More

nothttparchive · on Feb 21, 2024

Update: Google has been helping me out now, thankfully. Hopefully we can make sure this doesn't happen to others.

dang · on Feb 21, 2024

Can you please pick a different username that we can rename your account to? Some users are complaining that your current username is misleading (e.g. here: https://news.ycombinator.com/item?id=39447421)

Edit: since I didn't hear back from you, I've consed a 'not' onto the username 'httparchive'. If you prefer a different name, feel free to contact us at hn@ycombinator.com.

nothttparchive · on Feb 20, 2024

Yeah, I have spent much more than $14k to date and would have spent much more over time, losing my business isn't rational. I think it's just another "Google can't do customer support to literally save their life" example.

nothttparchive · on Feb 20, 2024

I've forgotten more Sql than most people ever learn. Time is also valuable and I make trade-offs. Should I spend hours (eg. $$$) to optimize or run a non-optimized query in the background for a different cost? Well, I didn't think the time/benefit/cost equation favored tuning, if I had known that I'd have spent time on tuning. If you offer something for "free" and then change the cost, and don't have any alerting mechanisms to inefficient queries, it's impossible to evaluate trade offs.

johnnyo · on Feb 20, 2024

Can you post what a $14,000 SQL query looks like?

If nothing else, it can be an example in my SQL 101 course.

anon84873628 · on Feb 20, 2024

It's rarely interesting logic that makes it expensive. Because the per-query charge is not based on compute cycles but the amount of data scanned. This is sufficient:

`SELECT * FROM super_wide_table_with_lots_of_text WHERE NOT filter_on_partitions_or_clusters`

Select * is dangerous because it's a column store. You really need to look at the schema and select only the things you want. And when exploring the data it's important to use sane limits and pull from a single partition.

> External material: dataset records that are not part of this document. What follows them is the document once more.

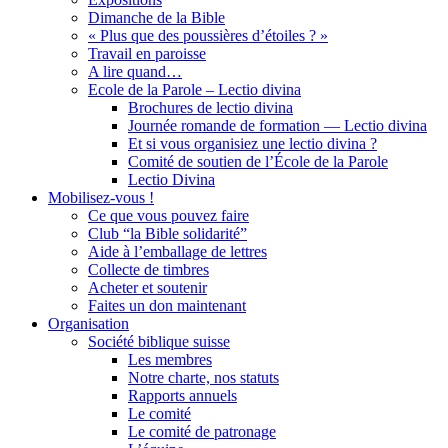
Dimanche de la Bible
« Plus que des poussières d’étoiles ? »
Travail en paroisse
A lire quand…
Ecole de la Parole – Lectio divina
Brochures de lectio divina
Journée romande de formation — Lectio divina
Et si vous organisiez une lectio divina ?
Comité de soutien de l’École de la Parole
Lectio Divina
Mobilisez-vous !
Ce que vous pouvez faire
Club “la Bible solidarité”
Aide à l’emballage de lettres
Collecte de timbres
Acheter et soutenir
Faites un don maintenant
Organisation
Société biblique suisse
Les membres
Notre charte, nos statuts
Rapports annuels
Le comité
Le comité de patronage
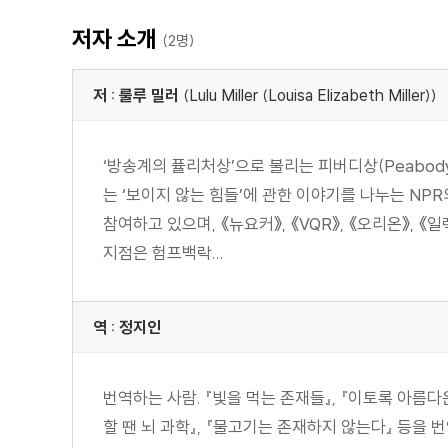
저자 소개
(2명)
저 : 룰루 밀러
(Lulu Miller (Louisa Elizabeth Miller))
‘방송계의 퓰리처상’으로 불리는 피버디상(Peabod
는 ‘보이지 않는 힘들’에 관한 이야기를 나누는 NPR의
참여하고 있으며, 《뉴요커》, 《VQR》, 《오리온》, 《일
지점은 험프백락...
역 : 정지인
번역하는 사람. 『빛을 먹는 존재들』, 『이토록 아름다운
할 땐 뇌 과학』, 『물고기는 존재하지 않는다』 등을 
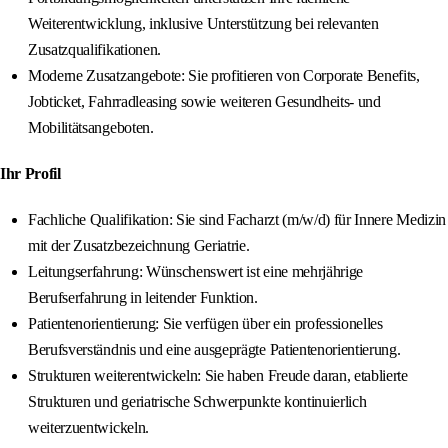
Weiterentwicklung, inklusive Unterstützung bei relevanten
Zusatzqualifikationen.
Moderne Zusatzangebote: Sie profitieren von Corporate Benefits,
Jobticket, Fahrradleasing sowie weiteren Gesundheits- und
Mobilitätsangeboten.
Ihr Profil
Fachliche Qualifikation: Sie sind Facharzt (m/w/d) für Innere Medizin
mit der Zusatzbezeichnung Geriatrie.
Leitungserfahrung: Wünschenswert ist eine mehrjährige
Berufserfahrung in leitender Funktion.
Patientenorientierung: Sie verfügen über ein professionelles
Berufsverständnis und eine ausgeprägte Patientenorientierung.
Strukturen weiterentwickeln: Sie haben Freude daran, etablierte
Strukturen und geriatrische Schwerpunkte kontinuierlich
weiterzuentwickeln.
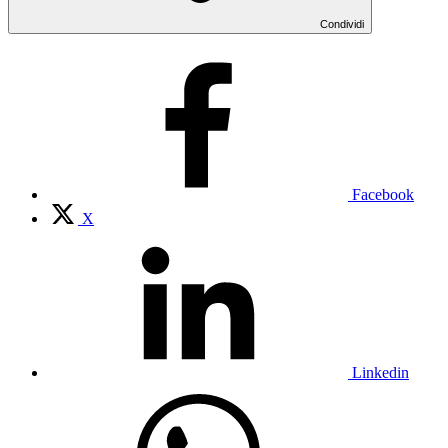
Condividi
Facebook
X
Linkedin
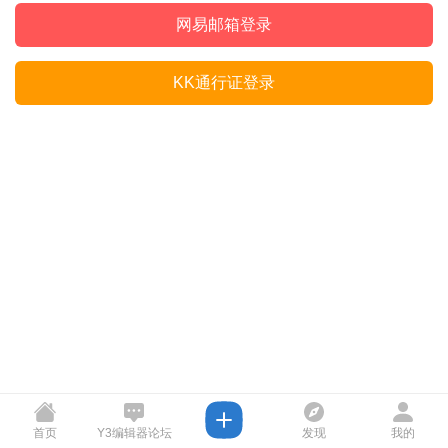
网易邮箱登录
KK通行证登录
首页
Y3编辑器论坛
发现
我的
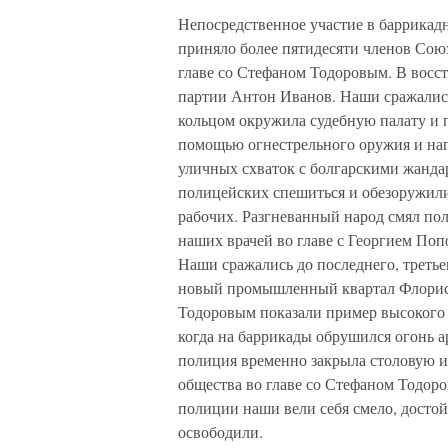
Непосредственное участие в баррикадн
приняло более пятидесяти членов Сою
главе со Стефаном Тодоровым. В восст
партии Антон Иванов. Наши сражались
кольцом окружила судебную палату и 
помощью огнестрельного оружия и наг
уличных схваток с болгарскими жанда
полицейских спешиться и обезоружили
рабочих. Разгневанный народ смял по
наших врачей во главе с Георгием П
Наши сражались до последнего, третьег
новый промышленный квартал Флорисдо
Тодоровым показали пример высокого г
когда на баррикады обрушился огонь 
полиция временно закрыла столовую и 
общества во главе со Стефаном Тодор
полиции наши вели себя смело, достойн
освободили.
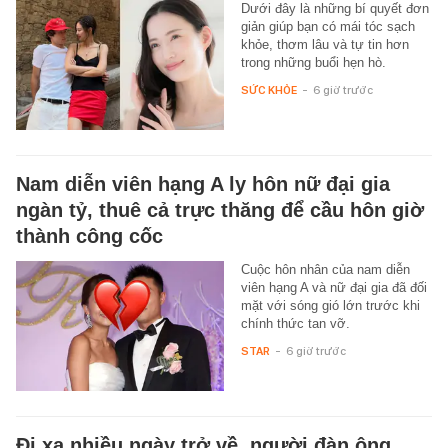
Dưới đây là những bí quyết đơn
giản giúp bạn có mái tóc sạch
khỏe, thơm lâu và tự tin hơn
trong những buổi hẹn hò.
SỨC KHỎE
-
6 giờ trước
Nam diễn viên hạng A ly hôn nữ đại gia
ngàn tỷ, thuê cả trực thăng để cầu hôn giờ
thành công cốc
Cuộc hôn nhân của nam diễn
viên hạng A và nữ đại gia đã đối
mặt với sóng gió lớn trước khi
chính thức tan vỡ.
STAR
-
6 giờ trước
Đi xa nhiều ngày trở về, người đàn ông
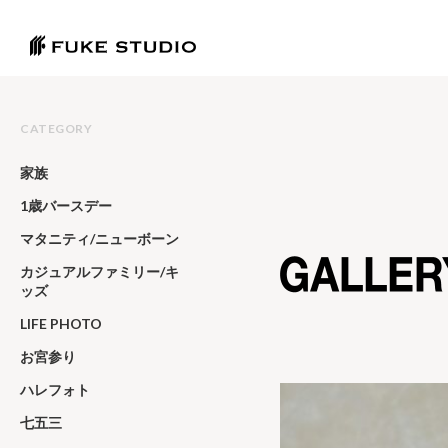
CATEGORY
家族
1歳バースデー
マタニティ/ニューボーン
カジュアルファミリー/キ
ッズ
LIFE PHOTO
お宮参り
ハレフォト
七五三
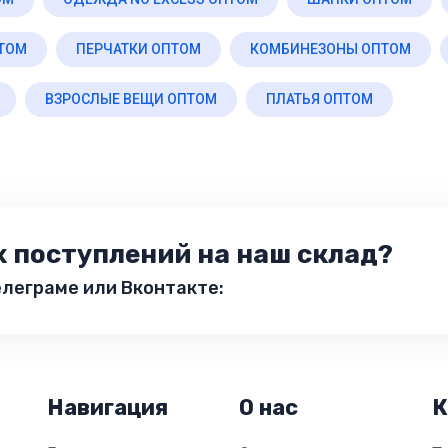
ПТОМ
ПЕРЧАТКИ ОПТОМ
КОМБИНЕЗОНЫ ОПТОМ
ВЗРОСЛЫЕ ВЕЩИ ОПТОМ
ПЛАТЬЯ ОПТОМ
х поступлений на наш склад?
леграме или Вконтакте:
Навигация
О нас
К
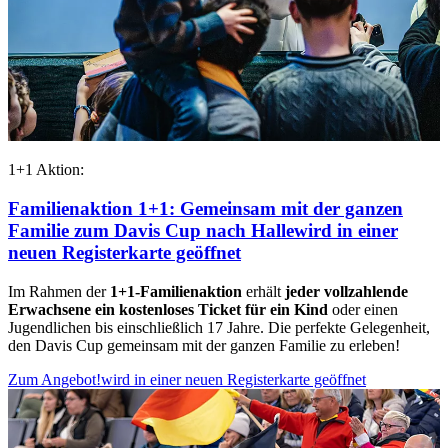
1+1 Aktion:
Familienaktion 1+1: Gemeinsam mit der ganzen
Familie zum Davis Cup nach Halle
wird in einer
neuen Registerkarte geöffnet
Im Rahmen der
1+1-Familienaktion
erhält
jeder vollzahlende
Erwachsene ein kostenloses Ticket für ein Kind
oder einen
Jugendlichen bis einschließlich 17 Jahre. Die perfekte Gelegenheit,
den Davis Cup gemeinsam mit der ganzen Familie zu erleben!
Zum Angebot!
wird in einer neuen Registerkarte geöffnet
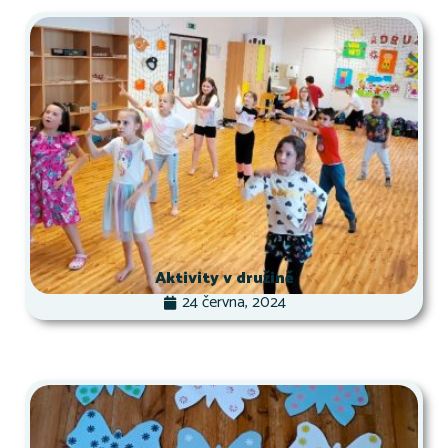
Aktivity v družině
24 června, 2024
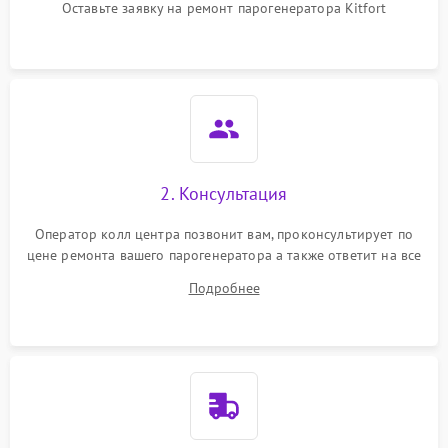
Оставьте заявку на ремонт парогенератора Kitfort
Не подает пар
1800 ₽
Подробнее →
2. Консультация
Оператор колл центра позвонит вам, проконсультирует по
цене ремонта вашего парогенератора а также ответит на все
ваши вопросы.
Подробнее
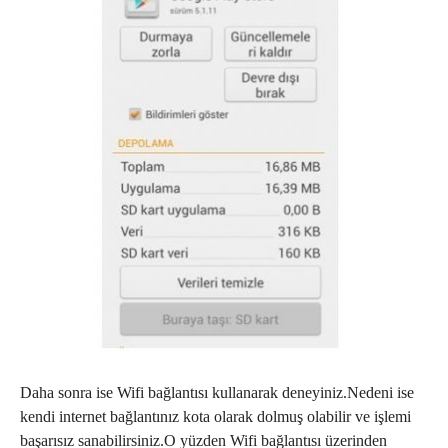
Daha sonra ise Wifi bağlantısı kullanarak deneyiniz.Nedeni ise
kendi internet bağlantınız kota olarak dolmuş olabilir ve işlemi
başarısız sanabilirsiniz.O yüzden Wifi bağlantısı üzerinden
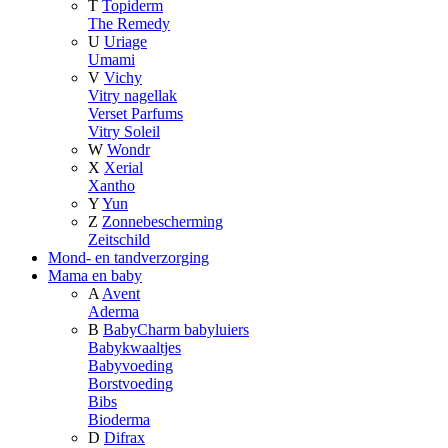
T
Topiderm
The Remedy
U
Uriage
Umami
V
Vichy
Vitry nagellak
Verset Parfums
Vitry Soleil
W
Wondr
X
Xerial
Xantho
Y
Yun
Z
Zonnebescherming
Zeitschild
Mond- en tandverzorging
Mama en baby
A
Avent
Aderma
B
BabyCharm babyluiers
Babykwaaltjes
Babyvoeding
Borstvoeding
Bibs
Bioderma
D
Difrax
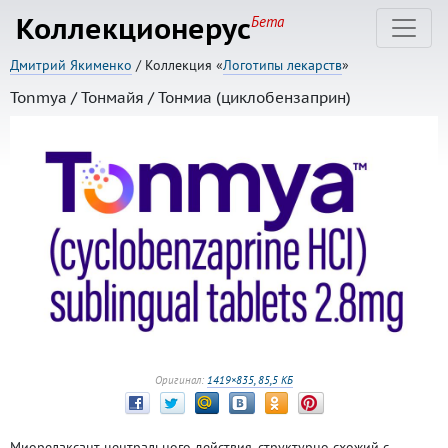
Коллекционерус
Бета
Дмитрий Якименко
/ Коллекция «
Логотипы лекарств
»
Tonmya / Тонмайя / Тонмиа (циклобензаприн)
Оригинал:
1419×835, 85,5 КБ
Миорелаксант центрального действия, структурно схожий с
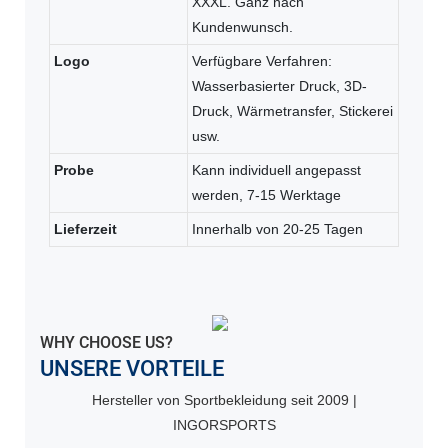
XXXL. Ganz nach
Kundenwunsch.
Logo
Verfügbare Verfahren:
Wasserbasierter Druck, 3D-
Druck, Wärmetransfer, Stickerei
usw.
Probe
Kann individuell angepasst
werden, 7-15 Werktage
Lieferzeit
Innerhalb von 20-25 Tagen
WHY CHOOSE US?
UNSERE VORTEILE
Hersteller von Sportbekleidung seit 2009 |
INGORSPORTS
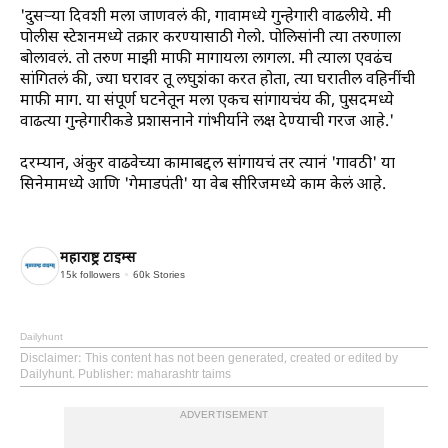
'दुसऱ्या दिवशी मला जाणवलं की, गावामध्ये गुन्हेगारी वाढलीये. मी
पोलीस स्टेशनमध्ये तक्रार करण्यासाठी गेलो. पोलिसांनी त्या तरुणाला
बोलावलं. तो तरुण माझी माफी मागायला लागला. मी त्याला एवढंच
सांगितलं की, ज्या घरावर तू लघुशंका करत होता, त्या घरातील वहिनींची
माफी माग. या संपूर्ण घटनेतून मला एकच सांगायचंय की, पुसदमध्ये
वाढत्या गुन्हेगारीकडे प्रशासनाने गांभीर्याने लक्ष देण्याची गरज आहे.'
दरम्यान, अंकुर वाढवेच्या कामाबद्दल सांगायचं तर त्यानं 'गावठी' या
सिनेमामध्ये आणि 'गेमाडपंती' या वेब सीरिजमध्ये काम केलं आहे.
महाराष्ट्र टाइम्स
15k
followers
60k
Stories
Dailyhunt
Disclaimer
: This content has not been generated, created or edited by
Dailyhunt. Publisher: maharashtr taims
ADVERTISEMENT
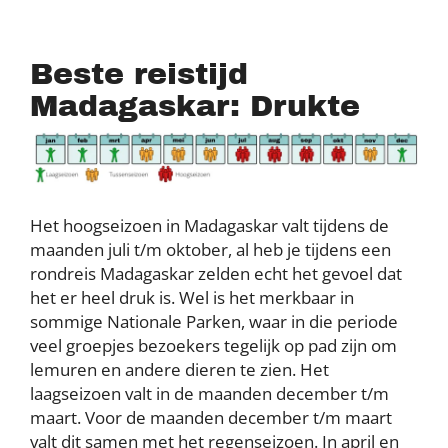
Beste reistijd
Madagaskar: Drukte
Het hoogseizoen in Madagaskar valt tijdens de
maanden juli t/m oktober, al heb je tijdens een
rondreis Madagaskar zelden echt het gevoel dat
het er heel druk is. Wel is het merkbaar in
sommige Nationale Parken, waar in die periode
veel groepjes bezoekers tegelijk op pad zijn om
lemuren en andere dieren te zien. Het
laagseizoen valt in de maanden december t/m
maart. Voor de maanden december t/m maart
valt dit samen met het regenseizoen. In april en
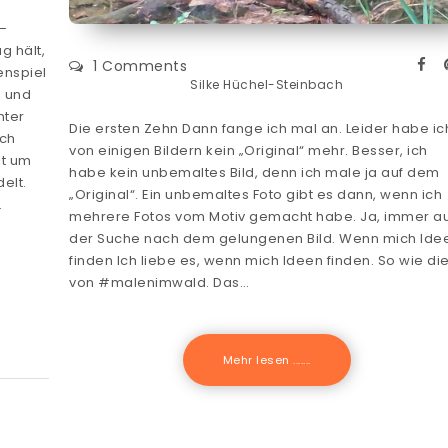
–
g hält,
1 Comments
enspiel
Silke Hüchel-Steinbach
 und
hter
Die ersten Zehn Dann fange ich mal an. Leider habe ic
ich
von einigen Bildern kein „Original“ mehr. Besser, ich
lt um
habe kein unbemaltes Bild, denn ich male ja auf dem
elt.
„Original“. Ein unbemaltes Foto gibt es dann, wenn ich
…
mehrere Fotos vom Motiv gemacht habe. Ja, immer a
der Suche nach dem gelungenen Bild. Wenn mich Ide
finden Ich liebe es, wenn mich Ideen finden. So wie di
von #malenimwald. Das…
Mehr lesen .......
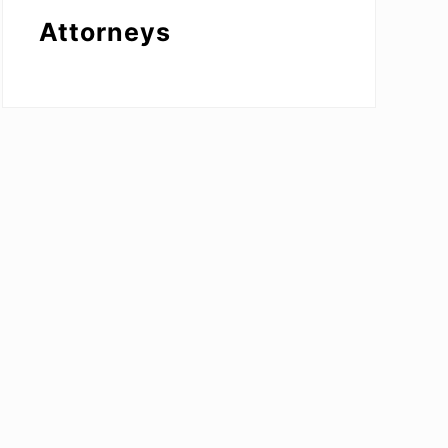
Attorneys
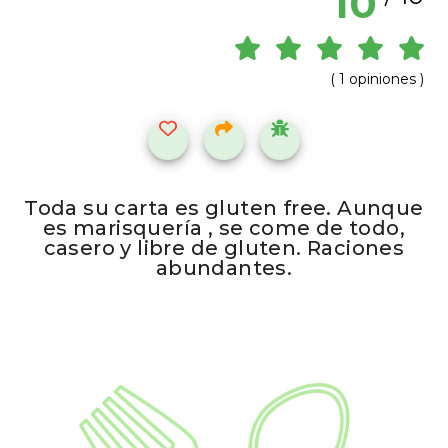
10
( 1 opiniones )
Toda su carta es gluten free. Aunque
es marisquería , se come de todo,
casero y libre de gluten. Raciones
abundantes.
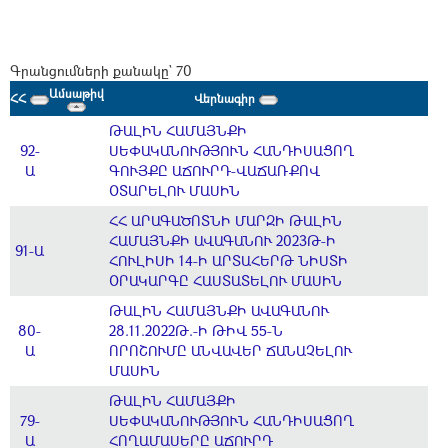
Գրանցումների քանակը` 70
Ամսաթիվ
ՀՀ
Վերնագիր
ԹԱԼԻՆ ՀԱՄԱՅՆՔԻ
92-
ՍԵՓԱԿԱՆՈՒԹՅՈՒՆ ՀԱՆԴԻՍԱՑՈՂ
Ա
ԳՈՒՅՔԸ ԱՃՈՒՐԴ-ՎԱՃԱՌՔՈՎ
ՕՏԱՐԵԼՈՒ ՄԱՍԻՆ
ՀՀ ԱՐԱԳԱԾՈՏՆԻ ՄԱՐԶԻ ԹԱԼԻՆ
ՀԱՄԱՅՆՔԻ ԱՎԱԳԱՆՈՒ 2023Թ-Ի
91-Ա
ՀՈՒԼԻՍԻ 14-Ի ԱՐՏԱՀԵՐԹ ՆԻՍՏԻ
ՕՐԱԿԱՐԳԸ ՀԱՍՏԱՏԵԼՈՒ ՄԱՍԻՆ
ԹԱԼԻՆ ՀԱՄԱՅՆՔԻ ԱՎԱԳԱՆՈՒ
80-
28.11.2022Թ.-Ի ԹԻՎ 55-Ն
Ա
ՈՐՈՇՈՒՄԸ ԱՆՎԱՎԵՐ ՃԱՆԱՉԵԼՈՒ
ՄԱՍԻՆ
ԹԱԼԻՆ ՀԱՄԱՅՔԻ
79-
ՍԵՓԱԿԱՆՈՒԹՅՈՒՆ ՀԱՆԴԻՍԱՑՈՂ
Ա
ՀՈՂԱՄԱՍԵՐԸ ԱՃՈՒՐԴ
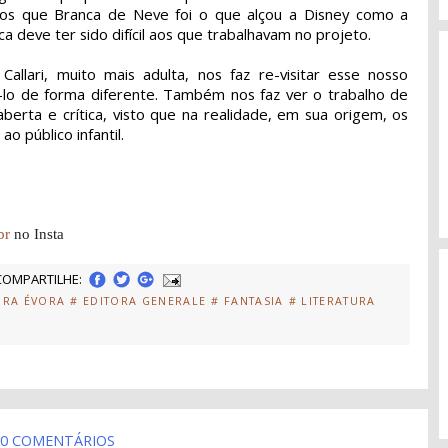
mos que Branca de Neve foi o que alçou a Disney como a
a deve ter sido difícil aos que trabalhavam no projeto.
allari, muito mais adulta, nos faz re-visitar esse nosso
icá-lo de forma diferente. Também nos faz ver o trabalho de
rta e crítica, visto que na realidade, em sua origem, os
 público infantil.
br
no Insta
COMPARTILHE:
ORA ÉVORA
# EDITORA GENERALE
# FANTASIA
# LITERATURA
0 COMENTÁRIOS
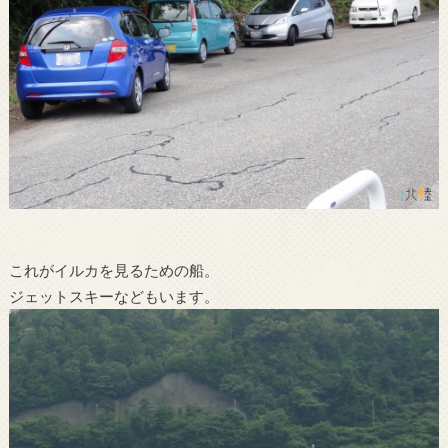
これがイルカを見るための船。
ジェットスキーなどもいます。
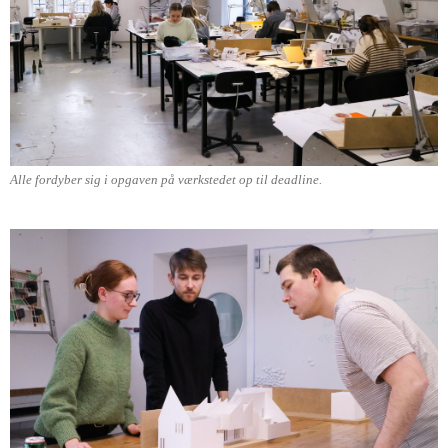
Alle fordyber sig i opgaven på værkstedet op til deadline.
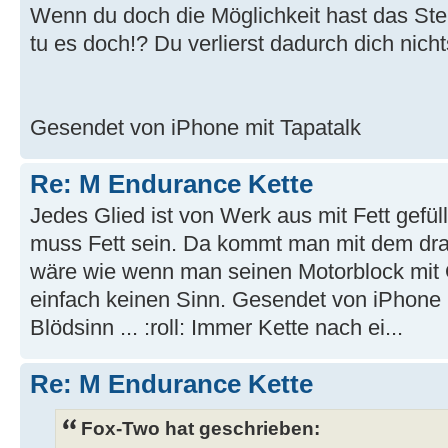
Wenn du doch die Möglichkeit hast das Ste
tu es doch!? Du verlierst dadurch dich nicht
Gesendet von iPhone mit Tapatalk
Re: M Endurance Kette
Jedes Glied ist von Werk aus mit Fett gefü
muss Fett sein. Da kommt man mit dem dra
wäre wie wenn man seinen Motorblock mit 
einfach keinen Sinn. Gesendet von iPhone 
Blödsinn ... :roll: Immer Kette nach ei...
Re: M Endurance Kette
Fox-Two hat geschrieben:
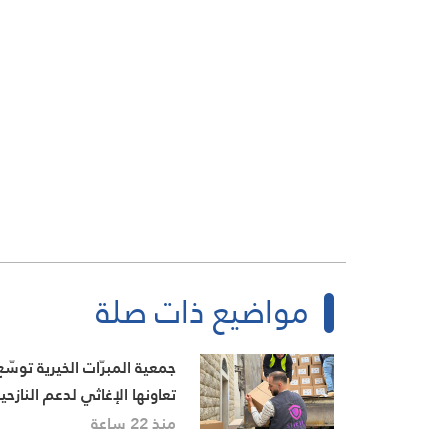
مواضيع ذات صلة
جمعية المبرّات الخيرية توسّع
تعاونها الإغاثي لدعم النازحي
خلال العدوان
منذ 22 ساعة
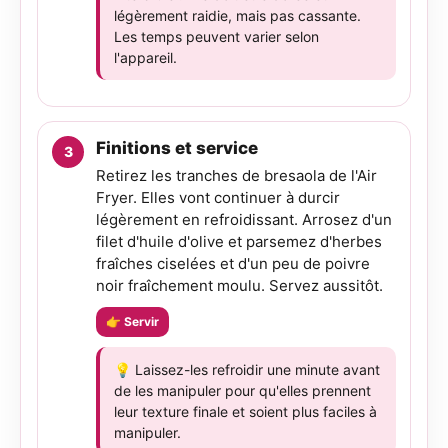
légèrement raidie, mais pas cassante.
Les temps peuvent varier selon
l'appareil.
Finitions et service
Retirez les tranches de bresaola de l'Air
Fryer. Elles vont continuer à durcir
légèrement en refroidissant. Arrosez d'un
filet d'huile d'olive et parsemez d'herbes
fraîches ciselées et d'un peu de poivre
noir fraîchement moulu. Servez aussitôt.
👉 Servir
💡 Laissez-les refroidir une minute avant
de les manipuler pour qu'elles prennent
leur texture finale et soient plus faciles à
manipuler.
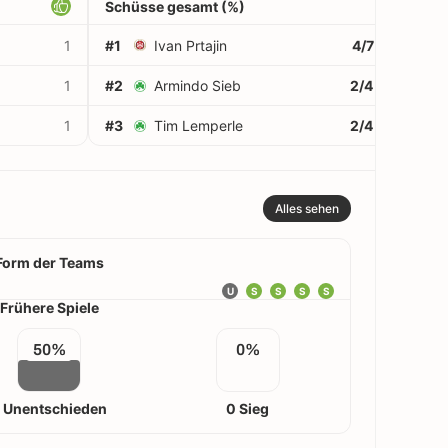
Schüsse gesamt (%)
1
#1
Ivan Prtajin
4/7
57%
1
#2
Armindo Sieb
2/4
50%
1
#3
Tim Lemperle
2/4
50%
Alles sehen
Form der Teams
U
S
S
S
S
Frühere Spiele
50%
0%
 Unentschieden
0 Sieg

nothttparchive · on Feb 21, 2024

Here you go!

SELECT page, url, payload FROM `{table}` WHERE page like '%{site_domain}/%' AND url like '%[EXAMPLE.COM]%'

---

There's no LIMIT on it b/c I actually need all the results.

dabernathy89 · on Feb 20, 2024

This would make a great educational blog post

kstrauser · on Feb 20, 2024

> Time is also valuable and I make trade-offs.

I'd say!

nothttparchive · on Feb 20, 2024

I was doing historical evaluation for a few sites, so I was running a query for each month going back to 2016 for each site. I've done this before with no real issues, and if I knew the charges were rapidly exploding I'd have halted the script immediately - but instead it ran for 2 hours and the first notice I got was the CC charge.

Symbiote · on Feb 20, 2024

My guess is you were querying all the data each time.

If you instead filter out the rows you are interested in (e.g. the particular "few sites" by their URL) and put that in a new table, querying the resulting, tiny table will be very cheap.

eklitzke · on Feb 20, 2024

I haven't looked at the exact schema for this dataset but for this type of query pattern to be efficient the data would need to be partitioned by date.^[1] I'm guessing that it's not partitioned this way and therefore each of these queries that was looking at "one month" of data was doing a full table scan, so if you queried N months you did N table scans even though the exact same query results could have been achieved even without partitioning by doing one table scan with some kind of aggregation (e.g. GROUP BY) clause.

[1]: https://cloud.google.com/bigquery/docs/partitioned-tables

mulmen · on Feb 20, 2024

Can you be more specific? What filtering did you apply? How many columns did you select?

nothttparchive · on Feb 21, 2024

SELECT page, url, payload FROM `{table}` WHERE page like '%{site_domain}/%' AND url like '%[EXAMPLE.COM]%'

mulmen · on Feb 21, 2024

I wouldn’t expect either of those filters to utilize a partition key if one exists. So yeah, you probably did a full table scan every time. Is the partitioning documented somewhere?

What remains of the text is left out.